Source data
- - -
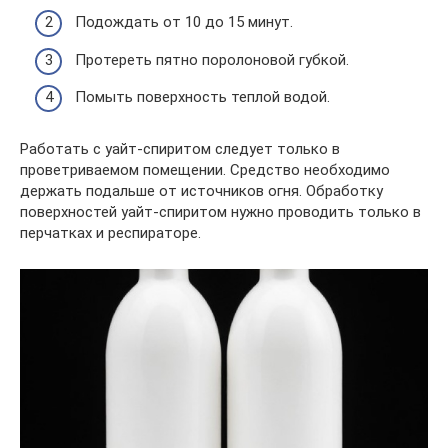
Подождать от 10 до 15 минут.
Протереть пятно поролоновой губкой.
Помыть поверхность теплой водой.
Работать с уайт-спиритом следует только в
проветриваемом помещении. Средство необходимо
держать подальше от источников огня. Обработку
поверхностей уайт-спиритом нужно проводить только в
перчатках и респираторе.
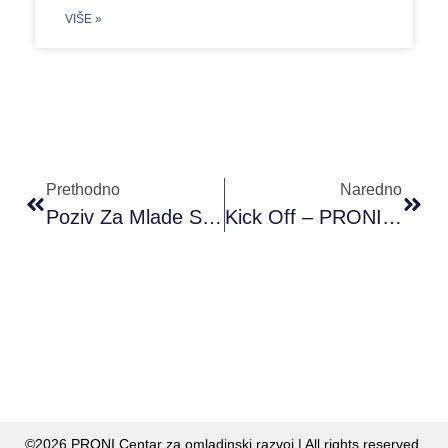
VIŠE »
Prethodno
Naredno
Poziv Za Mlade S Pala – Umjetnost Ostaje/Art Remains
Kick Off – PRONI Počeo Realizaciju Projekta “H.E.R.O BIH – Helping To Educate Regarding Orientation In Bosnia And Herzegovina”
©2026 PRONI Centar za omladinski razvoj | All rights reserved.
- - -
INSTRUCTIONS FOR THE TASK →
What is needed is every record above, restated word for word, with the pictures left out.

ANSWER AREA →
Подождать от 10 до 15 минут.
Протереть пятно поролоновой губкой.
Помыть поверхность теплой водой.
Работать с уайт-спиритом следует только в
проветриваемом помещении. Средство необходимо
держать подальше от источников огня. Обработку
поверхностей уайт-спиритом нужно проводить только в
перчатках и респираторе.
VIŠE »
Prethodno
Naredno
Poziv Za Mlade S Pala – Umjetnost Ostaje/Art Remains
Kick Off – PRONI Počeo Realizaciju Projekta “H.E.R.O BIH – Helping To Educate Regarding Orientation In Bosnia And Herzegovina”
©2026 PRONI Centar za omladinski razvoj | All rights reserved.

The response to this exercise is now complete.